New Year’s resolution: Working out is working out for golfer

February 6, 2018 — by Kevin Sze

When Tiger Woods made his professional golf debut in 1996 and won tournaments by 15 strokes, viewers attributed this to an obvious difference between Woods and his competitors: Woods was in top shape while some of his opponents smoked cigars and ate burgers.

Since then, the necessity of staying in shape and developing muscle mass to gain an advantage for golf has heightened. According to PGATour.com, a professional golfer works out for an hour three to four times a week.  

So what does any of this have to do with my New Year’s resolutions?

I am a golfer myself, and my 5-foot-9-inch frame matched with a mere 130 pounds often means I lack the distance off the tee other stronger players have.

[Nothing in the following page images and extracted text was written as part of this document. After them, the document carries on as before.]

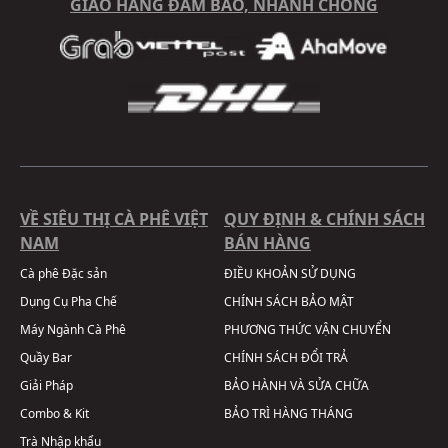
GIAO HÀNG ĐẢM BẢO, NHANH CHÓNG
VỀ SIÊU THỊ CÀ PHÊ VIỆT
QUY ĐỊNH & CHÍNH SÁCH
NAM
BÁN HÀNG
Cà phê Đặc sản
ĐIỀU KHOẢN SỬ DỤNG
Dụng Cụ Pha Chế
CHÍNH SÁCH BẢO MẬT
Máy Ngành Cà Phê
PHƯƠNG THỨC VẬN CHUYỂN
Quầy Bar
CHÍNH SÁCH ĐỔI TRẢ
Giải Pháp
BẢO HÀNH VÀ SỬA CHỮA
Combo & Kit
BẢO TRÌ HÀNG THÁNG
Trà Nhập khẩu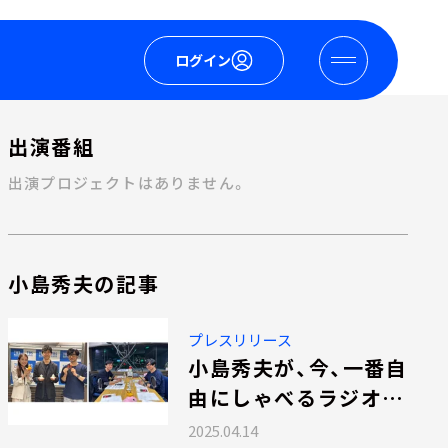
ログイン
出演番組
出演プロジェクトはありません。
小島秀夫の記事
プレスリリース
小島秀夫が、今、一番自
由にしゃべるラジオ番
組。【コジ10 小島秀
2025.04.14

Height clearly has no correlation with distance, as professional golfer Rory McIlroy is only 5-foot-8-inches and can consistently hit it over 300 yards. The only that Rory has that I do not is muscle.

So it seemed like the right New Year’s resolution for me to begin working out, under the watchful eye of my trainer, Jessica Bramlett, who I met through a mentor of mine.

We began on Jan. 5 at NorCal Functional Fitness, where Bramlett led me through various workouts that were targeted at strengthening my legs and upper body. After an hour of squats, lunges, arm rows and bench presses, I was ready to keel over in exhaustion.

Although I did not complain much during the workout, I thought I was going to vomit midway through and I swore I saw Jesus calling me to the heavens after I had finished my lunges.

The four days after were an absolute disaster.

My legs were so sore I could not walk properly, and my friends got annoyed as I waddled through the hallways, struggling to keep up with them.

Even worse, my next workout was only a week later, and after the experience I had just had from the first workout, I really did not want to go back.

After some self-contemplation and a couple of Shia LaBeouf “just do it” videos, I finally convinced myself to go. The four-day cycle of soreness would start over again and again for the next few weeks. The workouts were only separated by four to six days of rest which did not seem enough to assuage the pain.

After a couple more sessions, I did not notice any change in my body, except for maybe some extra acne on my face, which, unfortunately, did not help my hit tee shots any further. I began wondering if working out was really the right decision for me and if my New Year’s resolution was truly a good one.

Luckily, my swing coach had access to the coveted new golf technology known as TrackMan, which uses a dual radar to assess various aspects of your golf swing, such as swing speed and distance.

My coach and I had done work previously with it in mid-December, and we made a document with all sorts of numbers that indicated my abilities.

My coach and I figured we should fire up the machine again and determine if working out was actually helping my game.

So in late January, I began to hit balls with the machine and record those numbers.

After a month of working out, my swing speed improved by 3 miles per hour. A seemingly marginal difference, 3 miles per hour equates to an extra 15 yards off the tee, and it improved my game drastically.

In practice rounds with friends, I noticed that hitting the ball farther meant shorter distances into greens, effectively increasing my margin of safety.

But the real test came in a two-day tournament in mid January, which was hosted by the Del Monte and Poppy Hills Golf Courses in Monterey.

The extra 15 yards were a huge help at Del Monte and I was able to tear the course up firing a 71. The score put me in a tie for fourth in a field of 70.

Sadly, I played rather poorly at Poppy Hills, hitting the ball erratically due to a few swing changes and ended the tournament in a tie for thirteenth.

Despite my performance to close the tournament, I realized that hitting it longer off the tee gave me a chance to win after round one, whereas before, if I played well, I was only middle of the pack. The tournament was an encouraging sign that working out was truly helping my game.

Although I still cannot hit it as far as Rory McIlroy and I have yet to win a tournament in 2018, working out has seemed to have boosted my game to the next level.

Seeing improvement in my game has made me more committed to working out, and my New Year’s resolution does not seem so hard to keep now.